Start of Block
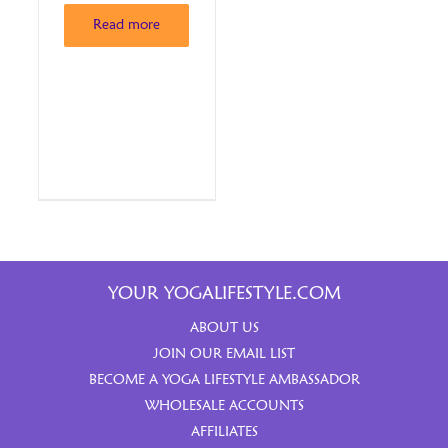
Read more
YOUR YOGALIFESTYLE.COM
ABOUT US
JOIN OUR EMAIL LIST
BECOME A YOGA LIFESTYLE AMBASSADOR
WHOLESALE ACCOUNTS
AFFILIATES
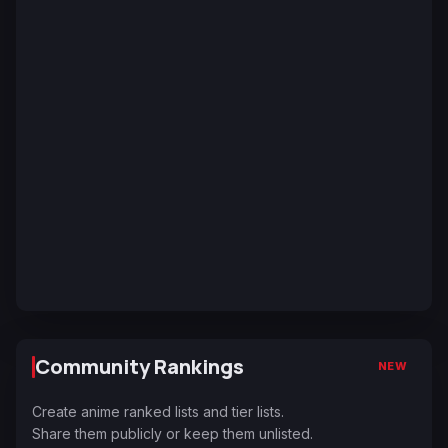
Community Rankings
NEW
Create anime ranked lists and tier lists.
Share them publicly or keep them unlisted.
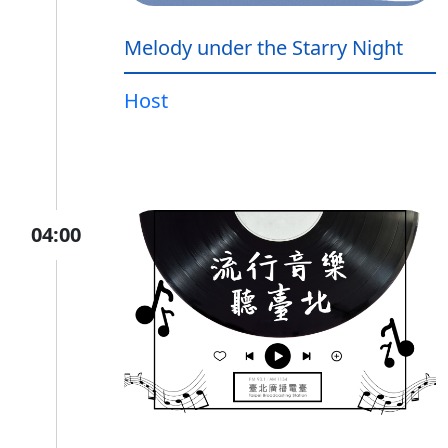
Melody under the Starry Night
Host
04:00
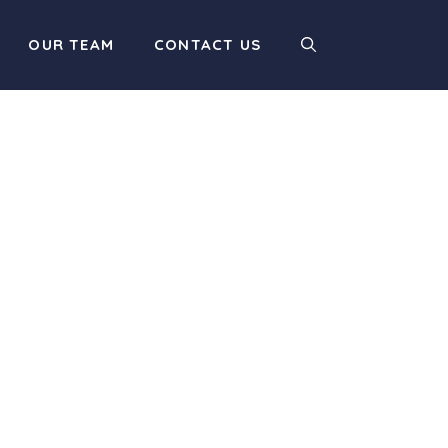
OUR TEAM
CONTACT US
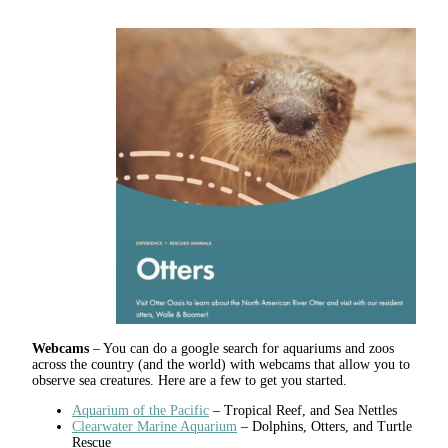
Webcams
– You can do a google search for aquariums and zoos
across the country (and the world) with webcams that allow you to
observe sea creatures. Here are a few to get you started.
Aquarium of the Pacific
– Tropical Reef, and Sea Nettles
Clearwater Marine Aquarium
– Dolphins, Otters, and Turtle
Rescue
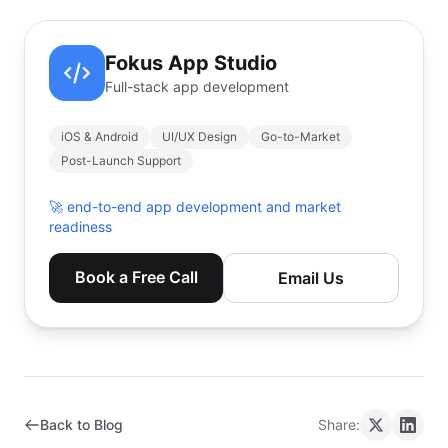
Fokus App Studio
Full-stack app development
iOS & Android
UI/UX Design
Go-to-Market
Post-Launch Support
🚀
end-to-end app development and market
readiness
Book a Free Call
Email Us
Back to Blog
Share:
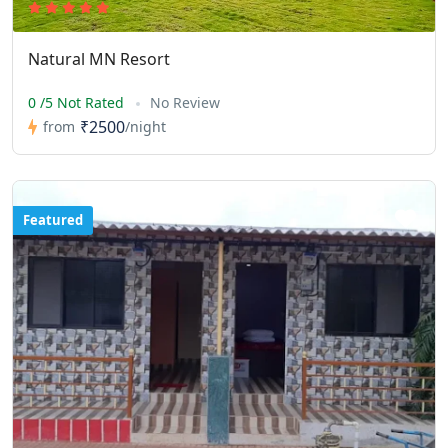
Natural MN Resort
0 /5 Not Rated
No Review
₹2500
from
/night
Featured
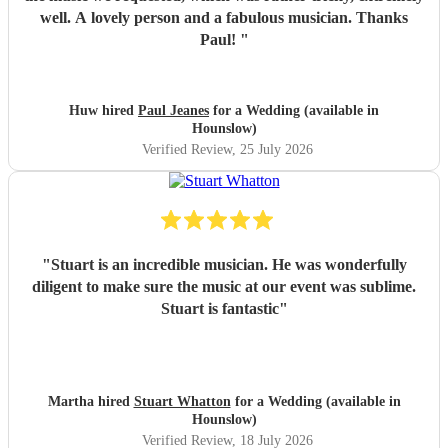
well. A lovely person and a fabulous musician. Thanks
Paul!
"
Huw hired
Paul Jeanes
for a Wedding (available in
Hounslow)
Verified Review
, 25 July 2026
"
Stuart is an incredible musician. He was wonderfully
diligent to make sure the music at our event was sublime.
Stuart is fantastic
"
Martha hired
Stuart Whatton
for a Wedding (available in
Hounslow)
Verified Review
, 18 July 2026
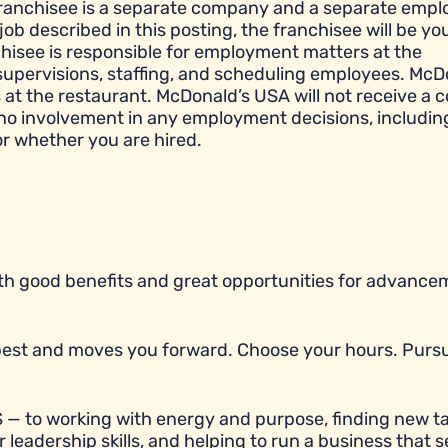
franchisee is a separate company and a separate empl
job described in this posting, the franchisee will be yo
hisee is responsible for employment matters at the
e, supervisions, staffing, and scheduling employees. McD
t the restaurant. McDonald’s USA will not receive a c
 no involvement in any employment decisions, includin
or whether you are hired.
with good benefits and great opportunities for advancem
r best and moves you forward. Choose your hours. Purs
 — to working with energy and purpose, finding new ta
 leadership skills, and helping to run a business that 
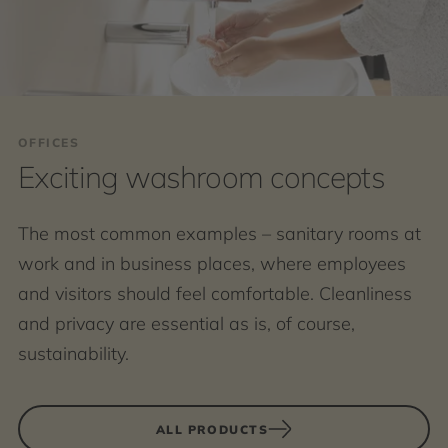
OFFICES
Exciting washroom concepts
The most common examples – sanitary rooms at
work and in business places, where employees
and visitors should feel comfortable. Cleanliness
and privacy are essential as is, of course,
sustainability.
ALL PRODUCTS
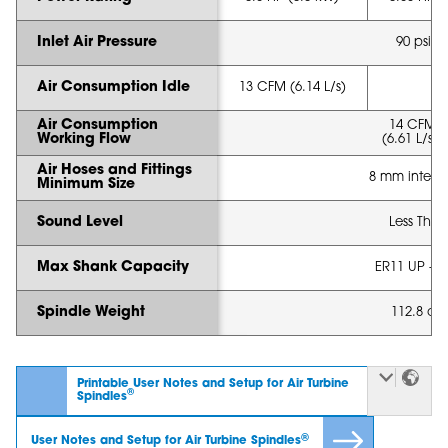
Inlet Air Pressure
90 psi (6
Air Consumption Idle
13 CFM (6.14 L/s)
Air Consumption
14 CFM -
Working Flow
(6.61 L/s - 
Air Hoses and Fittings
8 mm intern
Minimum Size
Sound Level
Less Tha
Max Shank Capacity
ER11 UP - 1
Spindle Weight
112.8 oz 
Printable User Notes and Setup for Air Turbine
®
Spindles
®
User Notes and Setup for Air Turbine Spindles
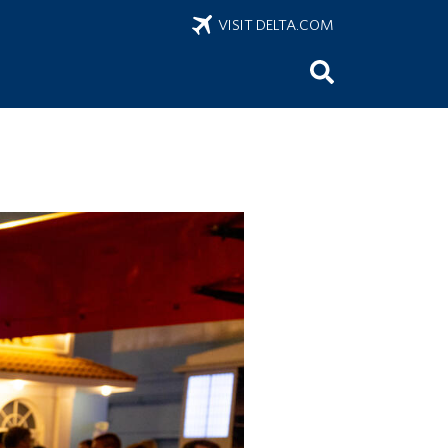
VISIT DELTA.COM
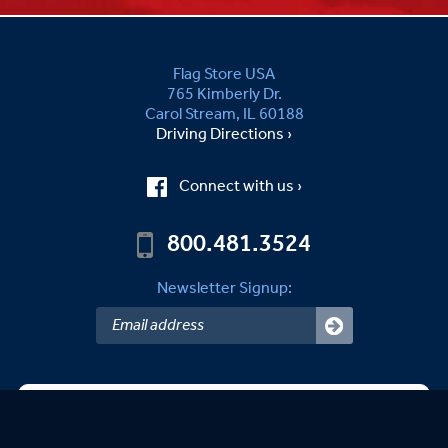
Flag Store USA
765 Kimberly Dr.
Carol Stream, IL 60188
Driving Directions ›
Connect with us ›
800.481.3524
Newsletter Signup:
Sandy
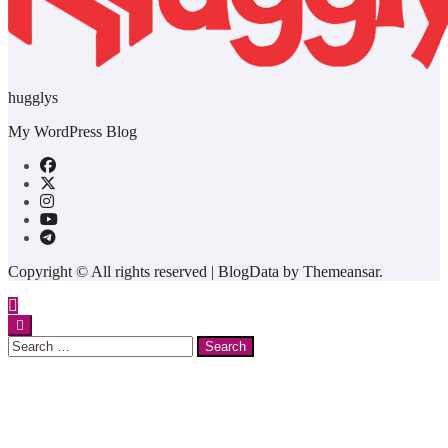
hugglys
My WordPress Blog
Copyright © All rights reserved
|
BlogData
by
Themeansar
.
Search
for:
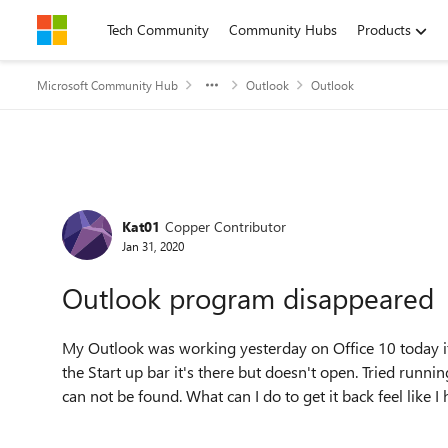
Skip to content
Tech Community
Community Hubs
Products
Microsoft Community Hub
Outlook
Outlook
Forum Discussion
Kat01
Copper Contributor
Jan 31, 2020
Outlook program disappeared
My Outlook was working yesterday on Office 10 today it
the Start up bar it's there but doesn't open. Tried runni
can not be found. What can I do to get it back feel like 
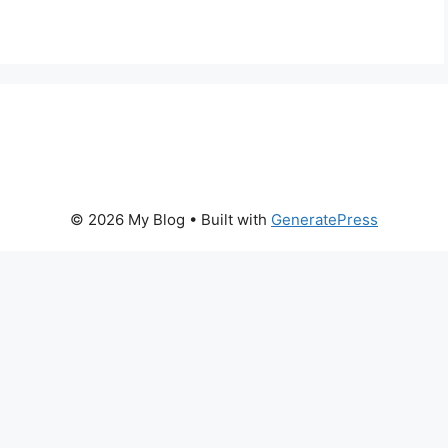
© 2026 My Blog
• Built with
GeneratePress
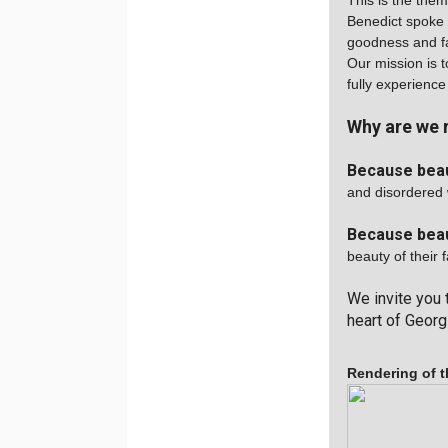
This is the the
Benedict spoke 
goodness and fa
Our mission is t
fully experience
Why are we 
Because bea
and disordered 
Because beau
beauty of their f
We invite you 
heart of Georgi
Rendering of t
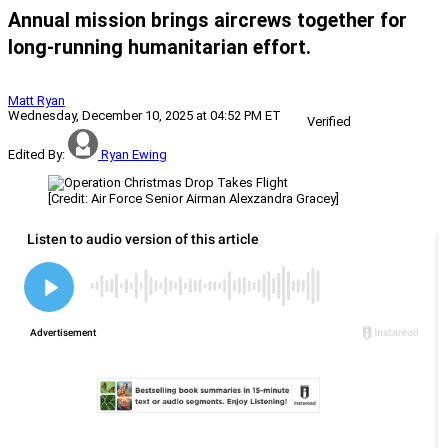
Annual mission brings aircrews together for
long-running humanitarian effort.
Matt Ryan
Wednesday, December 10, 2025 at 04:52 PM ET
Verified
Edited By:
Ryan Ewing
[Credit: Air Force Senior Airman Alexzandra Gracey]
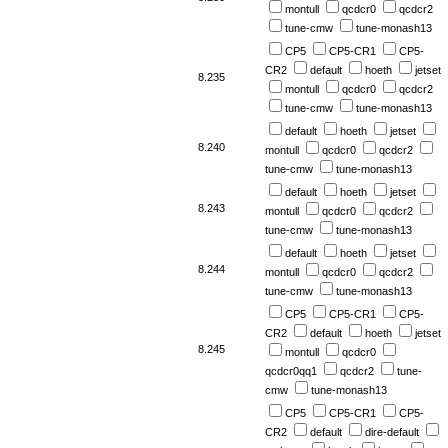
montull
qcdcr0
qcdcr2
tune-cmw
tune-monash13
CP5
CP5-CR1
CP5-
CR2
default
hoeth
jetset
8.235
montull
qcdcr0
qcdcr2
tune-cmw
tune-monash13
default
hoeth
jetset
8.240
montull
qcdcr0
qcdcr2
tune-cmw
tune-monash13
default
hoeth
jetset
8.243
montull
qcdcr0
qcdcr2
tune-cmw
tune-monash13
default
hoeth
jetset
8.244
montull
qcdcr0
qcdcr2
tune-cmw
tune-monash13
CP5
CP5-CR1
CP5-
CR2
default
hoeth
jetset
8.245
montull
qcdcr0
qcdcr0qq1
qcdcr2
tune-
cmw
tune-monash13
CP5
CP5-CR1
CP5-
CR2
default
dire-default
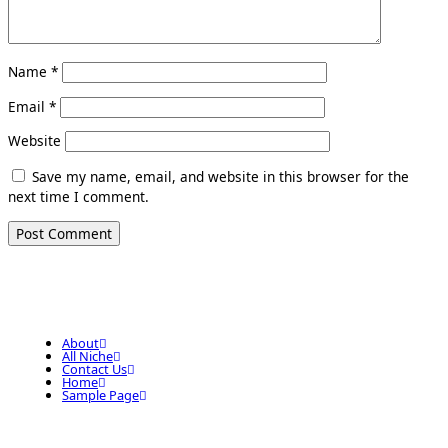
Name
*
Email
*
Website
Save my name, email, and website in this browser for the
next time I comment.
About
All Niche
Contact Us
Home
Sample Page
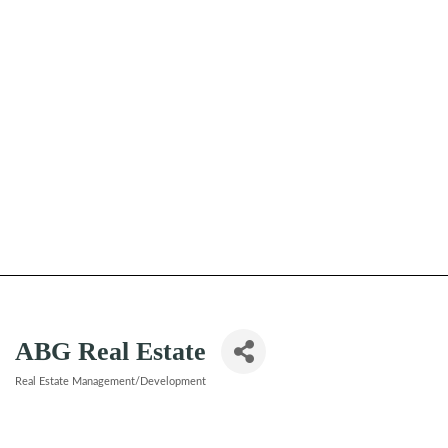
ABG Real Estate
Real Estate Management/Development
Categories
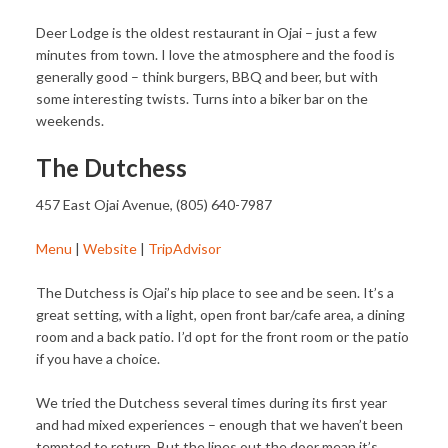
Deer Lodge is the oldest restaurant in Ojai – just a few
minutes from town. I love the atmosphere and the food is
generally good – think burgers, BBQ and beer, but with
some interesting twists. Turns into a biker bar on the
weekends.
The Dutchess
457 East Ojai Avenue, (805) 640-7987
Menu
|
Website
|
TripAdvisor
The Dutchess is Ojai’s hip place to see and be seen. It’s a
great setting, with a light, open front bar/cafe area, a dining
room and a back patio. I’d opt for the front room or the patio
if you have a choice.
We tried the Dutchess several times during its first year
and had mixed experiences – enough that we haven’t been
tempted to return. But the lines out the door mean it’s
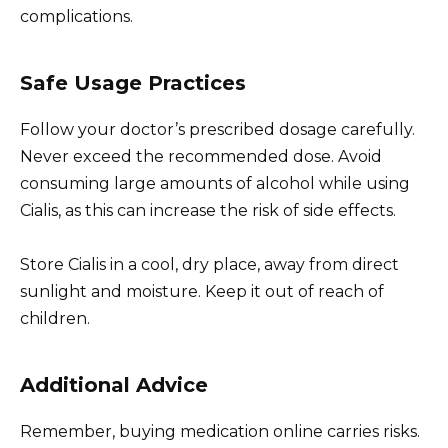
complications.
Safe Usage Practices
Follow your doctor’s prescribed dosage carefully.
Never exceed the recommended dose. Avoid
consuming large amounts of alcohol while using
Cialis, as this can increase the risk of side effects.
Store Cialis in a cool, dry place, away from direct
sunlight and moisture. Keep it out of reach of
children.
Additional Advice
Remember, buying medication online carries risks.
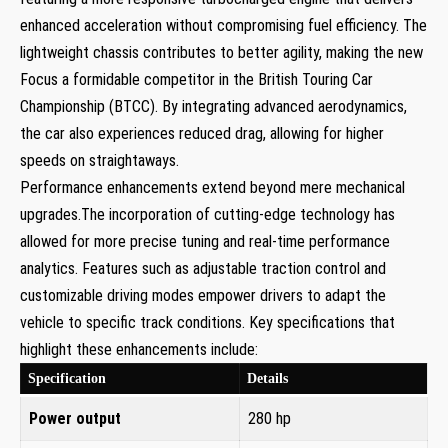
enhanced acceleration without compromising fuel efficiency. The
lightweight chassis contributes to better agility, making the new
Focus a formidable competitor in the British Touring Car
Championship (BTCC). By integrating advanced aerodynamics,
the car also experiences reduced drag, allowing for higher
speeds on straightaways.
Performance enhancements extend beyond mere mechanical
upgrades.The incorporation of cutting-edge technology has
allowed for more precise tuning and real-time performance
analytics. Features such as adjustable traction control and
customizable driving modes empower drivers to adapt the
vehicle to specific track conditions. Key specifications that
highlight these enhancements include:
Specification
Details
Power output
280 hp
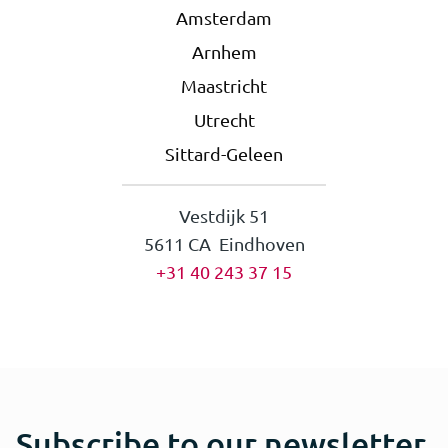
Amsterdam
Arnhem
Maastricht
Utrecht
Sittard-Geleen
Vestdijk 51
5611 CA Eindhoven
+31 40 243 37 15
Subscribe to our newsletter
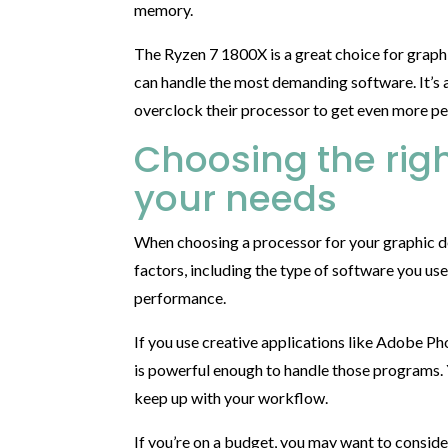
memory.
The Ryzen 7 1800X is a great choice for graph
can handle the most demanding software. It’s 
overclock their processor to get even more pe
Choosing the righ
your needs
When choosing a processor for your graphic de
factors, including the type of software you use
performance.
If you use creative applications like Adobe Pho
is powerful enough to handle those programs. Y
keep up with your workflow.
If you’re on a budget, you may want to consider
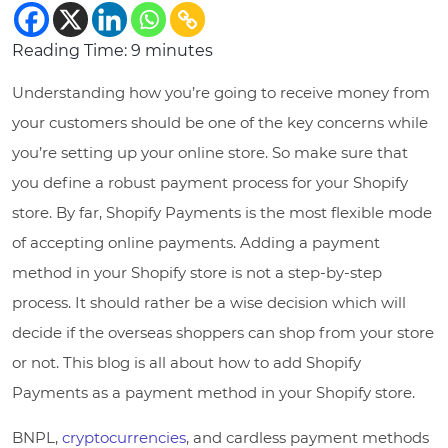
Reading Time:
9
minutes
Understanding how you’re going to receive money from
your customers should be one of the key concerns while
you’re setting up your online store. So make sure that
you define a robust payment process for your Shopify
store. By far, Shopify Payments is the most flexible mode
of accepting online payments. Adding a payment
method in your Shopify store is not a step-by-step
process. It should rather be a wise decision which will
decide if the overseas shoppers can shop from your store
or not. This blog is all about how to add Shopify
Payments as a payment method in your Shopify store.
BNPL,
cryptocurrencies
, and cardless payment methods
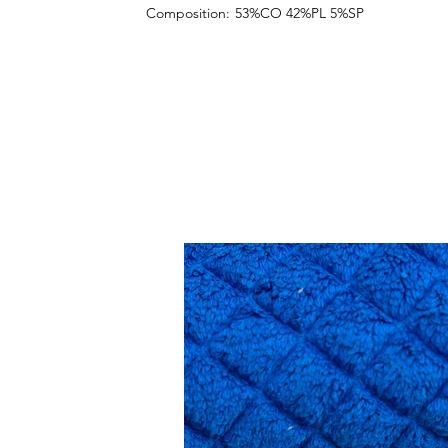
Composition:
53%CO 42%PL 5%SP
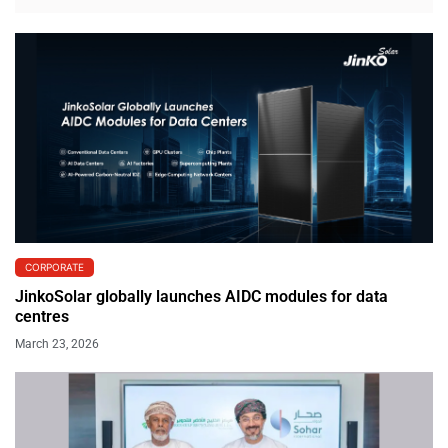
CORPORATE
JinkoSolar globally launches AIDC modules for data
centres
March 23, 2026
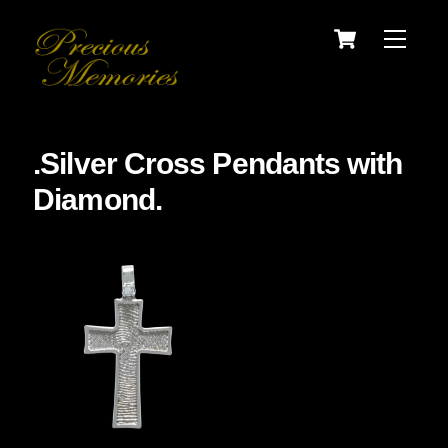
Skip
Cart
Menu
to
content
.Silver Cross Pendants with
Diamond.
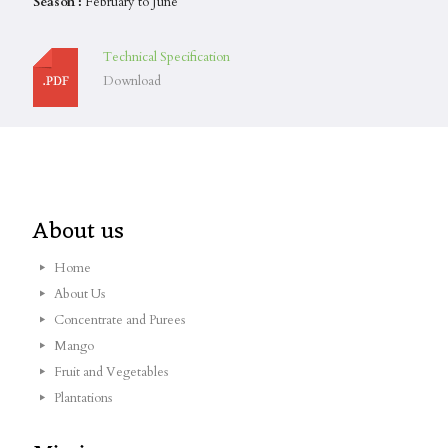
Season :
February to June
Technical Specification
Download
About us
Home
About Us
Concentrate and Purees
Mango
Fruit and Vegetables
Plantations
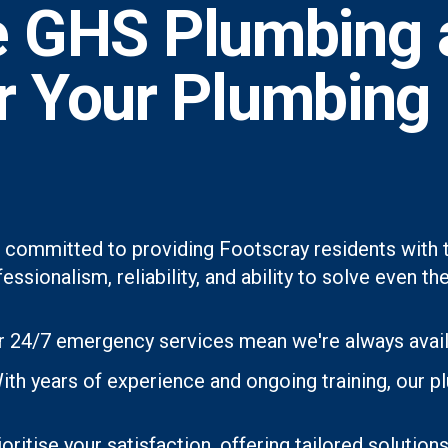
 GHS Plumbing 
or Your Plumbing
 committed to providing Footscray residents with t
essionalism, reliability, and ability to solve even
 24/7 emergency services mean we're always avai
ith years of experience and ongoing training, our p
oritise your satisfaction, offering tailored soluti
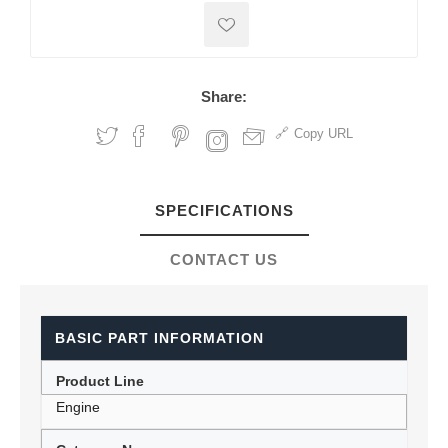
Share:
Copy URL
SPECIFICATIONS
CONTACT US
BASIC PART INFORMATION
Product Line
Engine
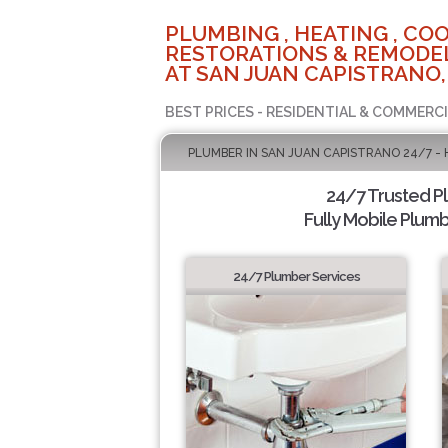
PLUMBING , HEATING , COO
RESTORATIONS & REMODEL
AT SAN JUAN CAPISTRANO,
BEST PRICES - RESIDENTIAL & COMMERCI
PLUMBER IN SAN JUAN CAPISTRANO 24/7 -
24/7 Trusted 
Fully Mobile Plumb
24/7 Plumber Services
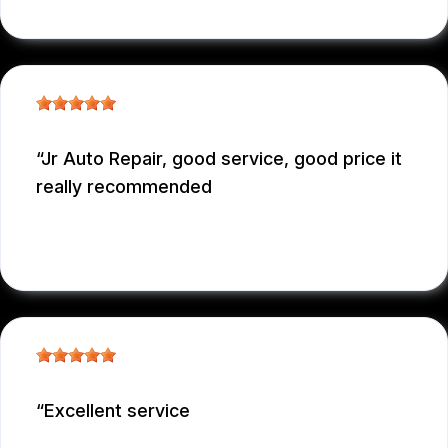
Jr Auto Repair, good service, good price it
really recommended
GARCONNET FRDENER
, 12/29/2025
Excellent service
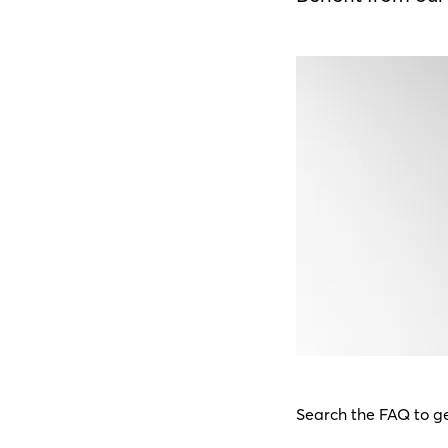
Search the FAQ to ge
End of Block
§ **Task to carry out**:
Reproduce each line of the entries in which the word "Spindles" is found.

§ **Exercise result**:
Spindles
User Notes and Setup for Air Turbine Spindles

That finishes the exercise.